### Try it
Across the listing below, count every line where the string "asupra" appears, then give only the count.

### Data shown
- Opening Delimiter -
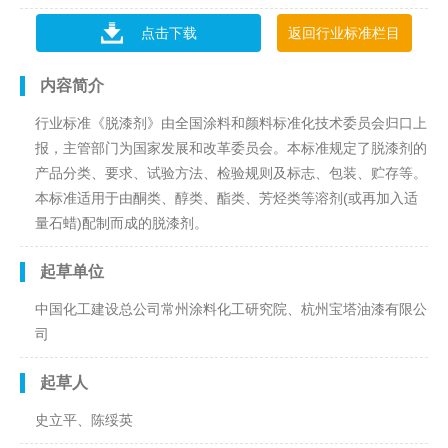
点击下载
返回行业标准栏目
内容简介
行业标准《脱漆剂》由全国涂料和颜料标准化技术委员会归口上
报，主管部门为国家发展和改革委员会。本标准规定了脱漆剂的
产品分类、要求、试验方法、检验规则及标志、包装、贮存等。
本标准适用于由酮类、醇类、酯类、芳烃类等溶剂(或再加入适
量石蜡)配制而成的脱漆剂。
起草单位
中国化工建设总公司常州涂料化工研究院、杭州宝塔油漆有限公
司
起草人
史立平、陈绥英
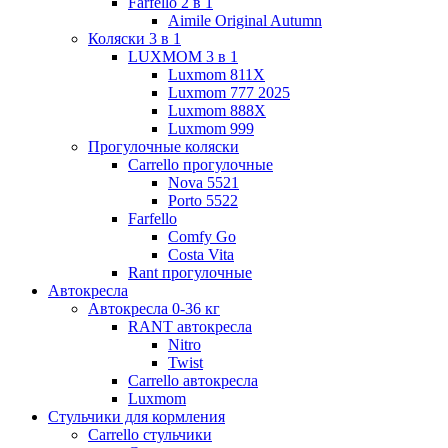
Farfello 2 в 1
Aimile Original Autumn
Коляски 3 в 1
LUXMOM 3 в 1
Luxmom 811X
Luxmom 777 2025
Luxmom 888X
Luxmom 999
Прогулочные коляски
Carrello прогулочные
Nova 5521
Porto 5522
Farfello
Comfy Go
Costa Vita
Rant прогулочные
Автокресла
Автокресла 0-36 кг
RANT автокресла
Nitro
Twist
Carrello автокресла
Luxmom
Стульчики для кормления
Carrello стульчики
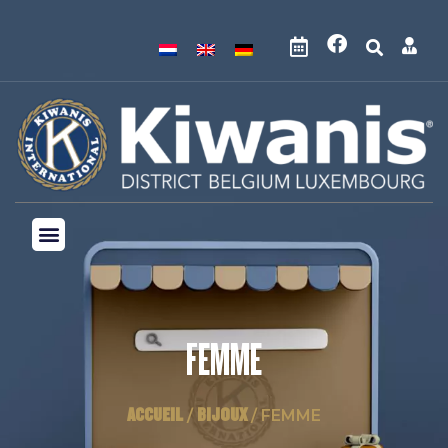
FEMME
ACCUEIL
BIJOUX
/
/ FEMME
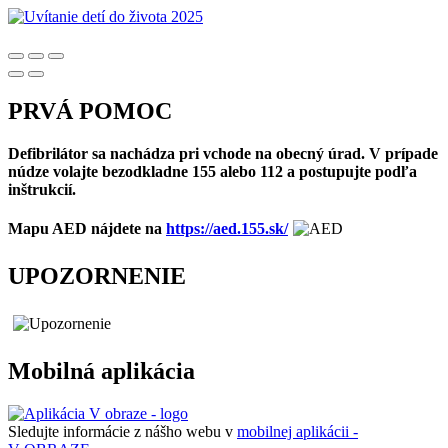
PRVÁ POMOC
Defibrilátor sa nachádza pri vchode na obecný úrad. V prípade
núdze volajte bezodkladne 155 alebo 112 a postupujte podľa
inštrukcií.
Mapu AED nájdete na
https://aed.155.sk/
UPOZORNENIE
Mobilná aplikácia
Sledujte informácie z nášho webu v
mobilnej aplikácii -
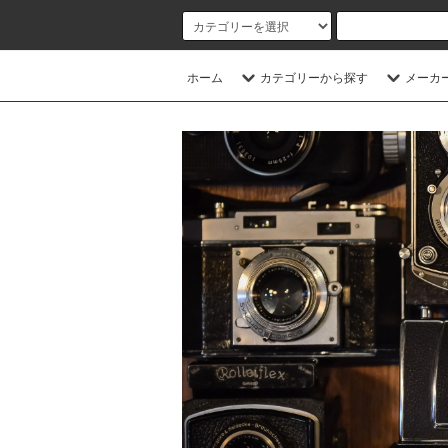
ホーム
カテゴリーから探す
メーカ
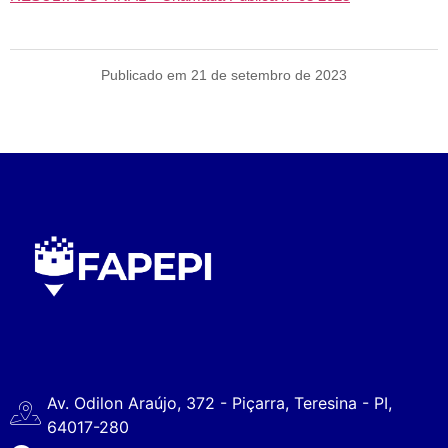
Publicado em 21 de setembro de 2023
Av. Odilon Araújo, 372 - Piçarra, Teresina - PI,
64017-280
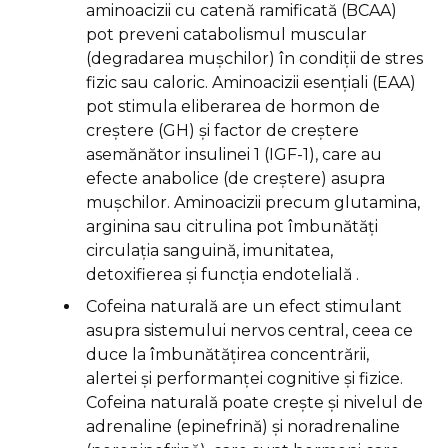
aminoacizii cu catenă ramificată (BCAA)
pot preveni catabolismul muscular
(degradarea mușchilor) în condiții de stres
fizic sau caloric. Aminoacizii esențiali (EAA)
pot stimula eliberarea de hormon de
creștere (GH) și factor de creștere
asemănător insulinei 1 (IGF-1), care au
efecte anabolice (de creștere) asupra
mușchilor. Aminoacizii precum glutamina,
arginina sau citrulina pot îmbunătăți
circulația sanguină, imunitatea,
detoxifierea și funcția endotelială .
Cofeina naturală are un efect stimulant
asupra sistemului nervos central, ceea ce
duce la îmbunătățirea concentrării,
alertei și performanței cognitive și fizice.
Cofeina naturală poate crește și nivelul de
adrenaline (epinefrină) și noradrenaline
- Closing Delimiter -
### Solution to the problem
2